Chinese scientists have embarked on a groundbreaking mission to drill a 10,000-meter (32,808 feet) borehole into the Earth’s crust in China’s oil-rich Xinjiang region. This endeavor marks China’s deepest drilling project to date, showcasing the nation’s commitment to pushing boundaries in both the realms above and below the Earth’s surface.
The current record for the deepest man-made hole on Earth is held by the Russian Kola Superdeep Borehole, which reached an astonishing depth of 12,262 meters (40,230 feet) in 1989 after two decades of drilling.
According to the official Xinhua News Agency, the narrow shaft being drilled in Xinjiang will penetrate more than 10 continental strata, delving into layers of rock and eventually reaching the cretaceous system in the Earth’s crust.
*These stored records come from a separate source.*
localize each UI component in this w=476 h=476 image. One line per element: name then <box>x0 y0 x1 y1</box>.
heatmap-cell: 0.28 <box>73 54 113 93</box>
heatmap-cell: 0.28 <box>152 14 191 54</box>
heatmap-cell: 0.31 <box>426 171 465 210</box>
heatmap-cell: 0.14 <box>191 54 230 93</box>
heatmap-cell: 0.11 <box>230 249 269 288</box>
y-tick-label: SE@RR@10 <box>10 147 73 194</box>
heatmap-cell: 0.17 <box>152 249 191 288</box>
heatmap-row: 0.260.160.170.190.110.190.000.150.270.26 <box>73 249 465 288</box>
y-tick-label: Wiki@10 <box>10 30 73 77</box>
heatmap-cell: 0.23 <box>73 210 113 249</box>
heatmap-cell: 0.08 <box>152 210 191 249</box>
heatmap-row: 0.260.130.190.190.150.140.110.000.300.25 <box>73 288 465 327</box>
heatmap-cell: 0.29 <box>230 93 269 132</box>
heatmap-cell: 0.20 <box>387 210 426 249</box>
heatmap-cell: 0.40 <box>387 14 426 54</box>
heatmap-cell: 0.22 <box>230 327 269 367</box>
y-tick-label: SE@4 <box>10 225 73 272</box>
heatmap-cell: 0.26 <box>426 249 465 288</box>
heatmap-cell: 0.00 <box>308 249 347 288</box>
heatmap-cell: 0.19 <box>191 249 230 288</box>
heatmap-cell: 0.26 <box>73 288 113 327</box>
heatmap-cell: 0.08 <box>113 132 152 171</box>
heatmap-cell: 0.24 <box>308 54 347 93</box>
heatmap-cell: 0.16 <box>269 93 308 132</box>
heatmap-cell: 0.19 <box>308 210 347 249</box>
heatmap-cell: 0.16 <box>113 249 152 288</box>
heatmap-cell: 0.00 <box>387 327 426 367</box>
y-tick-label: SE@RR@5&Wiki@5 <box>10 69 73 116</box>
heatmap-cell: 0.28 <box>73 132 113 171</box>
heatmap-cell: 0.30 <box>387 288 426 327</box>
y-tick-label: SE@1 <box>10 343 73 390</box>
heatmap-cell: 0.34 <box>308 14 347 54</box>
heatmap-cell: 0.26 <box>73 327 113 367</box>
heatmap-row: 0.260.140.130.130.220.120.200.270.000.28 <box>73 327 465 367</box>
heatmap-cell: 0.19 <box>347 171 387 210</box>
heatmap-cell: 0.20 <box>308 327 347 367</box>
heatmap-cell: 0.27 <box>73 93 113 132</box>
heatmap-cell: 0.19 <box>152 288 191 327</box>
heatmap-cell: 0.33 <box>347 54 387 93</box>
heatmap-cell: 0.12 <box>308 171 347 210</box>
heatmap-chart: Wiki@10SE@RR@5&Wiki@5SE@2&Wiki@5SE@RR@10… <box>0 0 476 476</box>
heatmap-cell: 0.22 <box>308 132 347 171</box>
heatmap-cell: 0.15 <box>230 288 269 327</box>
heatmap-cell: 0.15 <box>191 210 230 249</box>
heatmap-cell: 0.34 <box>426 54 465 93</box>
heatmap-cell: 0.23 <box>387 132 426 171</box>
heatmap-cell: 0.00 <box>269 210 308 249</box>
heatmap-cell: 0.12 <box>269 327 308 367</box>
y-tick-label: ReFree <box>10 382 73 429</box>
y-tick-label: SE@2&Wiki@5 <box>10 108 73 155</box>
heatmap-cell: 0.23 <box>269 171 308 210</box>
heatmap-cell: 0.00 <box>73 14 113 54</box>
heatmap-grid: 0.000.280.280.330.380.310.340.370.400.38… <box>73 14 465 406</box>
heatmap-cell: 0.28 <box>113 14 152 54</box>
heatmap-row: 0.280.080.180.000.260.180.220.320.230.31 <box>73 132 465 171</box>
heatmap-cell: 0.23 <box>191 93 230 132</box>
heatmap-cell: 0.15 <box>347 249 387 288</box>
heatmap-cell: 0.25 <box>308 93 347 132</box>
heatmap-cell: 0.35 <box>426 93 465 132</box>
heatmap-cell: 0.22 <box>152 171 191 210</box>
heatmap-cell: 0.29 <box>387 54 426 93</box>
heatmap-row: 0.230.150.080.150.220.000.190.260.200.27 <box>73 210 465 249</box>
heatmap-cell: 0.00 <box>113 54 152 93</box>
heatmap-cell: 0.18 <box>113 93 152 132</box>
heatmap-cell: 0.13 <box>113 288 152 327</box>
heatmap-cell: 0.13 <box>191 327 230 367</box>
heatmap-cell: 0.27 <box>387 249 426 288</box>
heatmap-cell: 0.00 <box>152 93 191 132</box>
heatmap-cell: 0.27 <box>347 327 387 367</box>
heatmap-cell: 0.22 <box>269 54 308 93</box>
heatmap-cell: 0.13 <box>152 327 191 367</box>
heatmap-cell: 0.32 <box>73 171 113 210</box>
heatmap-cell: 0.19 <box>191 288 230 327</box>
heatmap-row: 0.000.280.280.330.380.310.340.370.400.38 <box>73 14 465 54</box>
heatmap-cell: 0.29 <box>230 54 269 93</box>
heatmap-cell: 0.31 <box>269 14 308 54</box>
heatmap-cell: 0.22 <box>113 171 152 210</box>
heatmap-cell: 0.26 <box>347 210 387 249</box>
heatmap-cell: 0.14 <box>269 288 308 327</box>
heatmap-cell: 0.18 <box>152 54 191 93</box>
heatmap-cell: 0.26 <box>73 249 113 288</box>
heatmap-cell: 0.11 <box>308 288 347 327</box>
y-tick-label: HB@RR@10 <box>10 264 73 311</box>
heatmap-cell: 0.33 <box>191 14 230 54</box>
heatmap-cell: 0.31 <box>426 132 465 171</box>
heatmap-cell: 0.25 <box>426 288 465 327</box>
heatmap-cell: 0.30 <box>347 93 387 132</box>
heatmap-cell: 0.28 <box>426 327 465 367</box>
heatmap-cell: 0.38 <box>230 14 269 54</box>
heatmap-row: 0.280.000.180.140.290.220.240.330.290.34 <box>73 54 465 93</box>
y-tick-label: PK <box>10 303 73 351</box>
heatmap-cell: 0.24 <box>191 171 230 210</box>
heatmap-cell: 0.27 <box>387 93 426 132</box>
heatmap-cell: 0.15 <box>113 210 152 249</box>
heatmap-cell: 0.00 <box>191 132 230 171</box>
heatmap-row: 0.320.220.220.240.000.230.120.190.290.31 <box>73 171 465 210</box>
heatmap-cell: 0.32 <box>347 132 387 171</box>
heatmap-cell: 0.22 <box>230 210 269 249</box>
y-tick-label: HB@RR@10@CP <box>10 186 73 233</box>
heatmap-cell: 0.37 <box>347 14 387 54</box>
This particular system consists of rock formations that date back approximately 145 million years.
“The construction difficulty of the drilling project can be compared to a big truck driving on two thin steel cables,” explained Sun Jinsheng, a scientist at the Chinese Academy of Engineering, emphasizing the immense challenges associated with this ambitious undertaking.
In a speech to the nation’s top scientists in 2021, President Xi Jinping expressed the need for advancements in deep Earth exploration. This form of exploration holds great potential for identifying valuable mineral and energy resources while also aiding in the assessment of environmental risks such as earthquakes and volcanic eruptions.
As China continues its quest for scientific and technological breakthroughs, the ongoing drilling project in Xinjiang represents a remarkable feat of engineering and exploration. While the Russian Kola Superdeep Borehole still holds the record, China’s pursuit of delving into the depths of the Earth showcases its determination to uncover new knowledge and resources.